James Matthew Wilson |
Uma pergunta feita pelos meus filhos fez-me lembrar uma música que lhes canto todos os dias, de manhã, desde que me lembro. É a mesma música que a minha mãe me cantava, naquelas manhãs desagradáveis da minha juventude, para amortecer a dura realidade do despertar. Deixem-me repetir: canto esta música praticamente todos os dias.
Mas aqui estava eu, numa tarde de Advento, e não me
conseguia lembrar da letra. Algumas partes sim, mas outras claramente estavam
erradas. Por mais que tentasse, não me conseguia lembrar de tudo.
Porém, no dia seguinte, às 6h30, entrei na escuridão do
quarto dos meus filhos e cantei-a de cor. As palavras vieram-me sem pensar e
sem esforço. “Bom dia, bom dia, está uma linda manhã” (trata-se de uma variação
do “Good Morning” do filme Singing in the Rain, de 1952).
Estamos perante um caso daquilo que aprendi a chamar
memória somática: a mansão que é a mente, em que nos podemos perder nos
pensamentos, abstraídos, como se nos esquecêssemos completamente do nosso corpo
– na verdade não permite tal esquecimento.

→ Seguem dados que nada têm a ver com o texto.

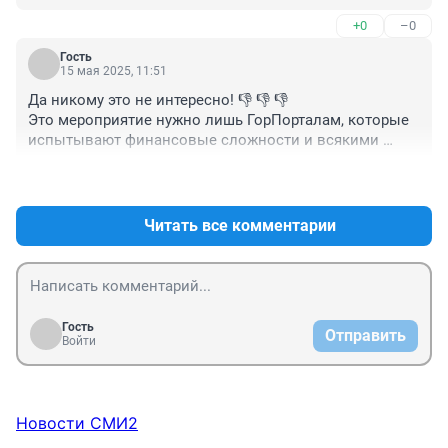
+0
–0
Гость
15 мая 2025, 11:51
Да никому это не интересно! 👎 👎 👎

Это мероприятие нужно лишь ГорПорталам, которые 
испытывают финансовые сложности и всякими 
правдами и неправдами пытаются завлечь 
+3
–0
рекламодателей
Читать все комментарии
Гость
Отправить
Войти
Новости СМИ2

Podemos divagar sobre os anjos, mas os
intelectos humanos são feitos para depender do corpo. Dependemos do corpo para
aprender o que quer que seja; este é o meio através do qual obtemos algo da
solidez do mundo exterior para o grande interior do intelecto. Mas isso é só o
começo. Corpo e alma formam um só.
O bispo Robert Barron escreve sobre esta unidade no seu
excelente livro “The
Strangest Way”, rejeitando uma separação que para muitos é tentadora.
Estamos habituados a pensar nas coisas corporais como animalescas e inferiores,
e das coisas da mente como espirituais e dignas. Frequentemente menosprezamos a
bondade dos actos exteriores, por exemplo, caso não tenham sido intencionadas
pela mente, e louvamos as intenções interiores, ainda que não se cumpram
através de um acto corporal.
Barron discorda. São Tomás diz-nos que a alma é a forma
do corpo. Logo, não existe nenhum lugar em que o corpo esteja, mas a alma não.
Se é esse o caso, então a prática da fé, as acções muito físicas do corpo em
oração – o joelho dobrado, as mãos juntas, as palavras nos lábios – ou nas
obras da misericórdia, são elas mesmas práticas da alma.
A encarnação de Cristo, que é simultaneamente
inteiramente Deus e inteiramente homem, é um evento singular, sem precedentes e
irrepetível. E, porém, revela também algo universal sobre a realidade em geral.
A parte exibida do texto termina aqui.